This is the mail archive of the
mailing list for the GCC project.
Re: gcc 3.2 altivec options and glibc
Daniel Egger wrote:
> Am Son, 2002-08-25 um 18.28 schrieb Jack Howarth:
>> Okay. I had been looking over glibc/sysdeps/powerpc/fpu and those
>> routines, at first glance, seemed not to be specificly using assembly
>> for the fpu so I was curious if one could recompile them to run on
>> the altivec instead. Guess not...
> No, not. And actually I doubt that one could gain very much by adding
> altivecized routines because vectorized routines happen to be only fast
> for large(r) datasets and parallelizeable algorithms of which you'll
> find very few in glibc.

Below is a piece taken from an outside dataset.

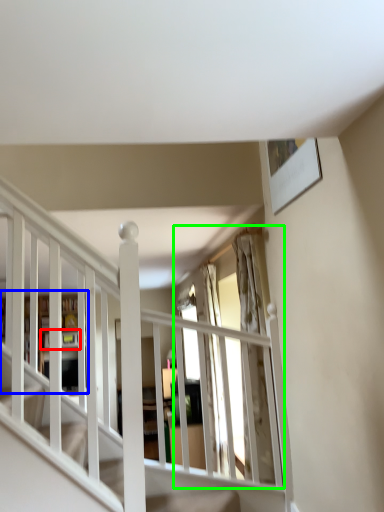 Question: Estimate the real-world distances between objects in this image. Which object is closer to shelf (highlighted by a red box), bookshelf (highlighted by a blue box) or window (highlighted by a green box)?

Choices:
 (A) bookshelf
 (B) window

Answer: (A)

That idea is not even suitable for
> parallelisable functions like memcpy because the alignment restrictions
> can hardly be enforced on the source and destination parameters which
> means either more specialcases or general aligning data which wouldn't
> leave any speed improvements.
I know it's offtopic, but you are ignoring Altivec's merge instruction,
which allows to write a compact memcpy loop (9 instruction loop to copy 32
bytes: 2 loads, 2 stores, 2 merges, 2 address bumps and one decrement and
branch), taking care of the alignment by shuffling bytes around in
registers. Of course it's only worth for fairly large copies, especially
since the head and tail of the copy are likely to have a non negligible
icache footprint. With a suitable shuffle register parameter, Altivec's
merge instruction can be used for many other things, like endian
conversion, etc..., but that's beyond the point.
Besides that, all vector instruction sets can at least be used for memset.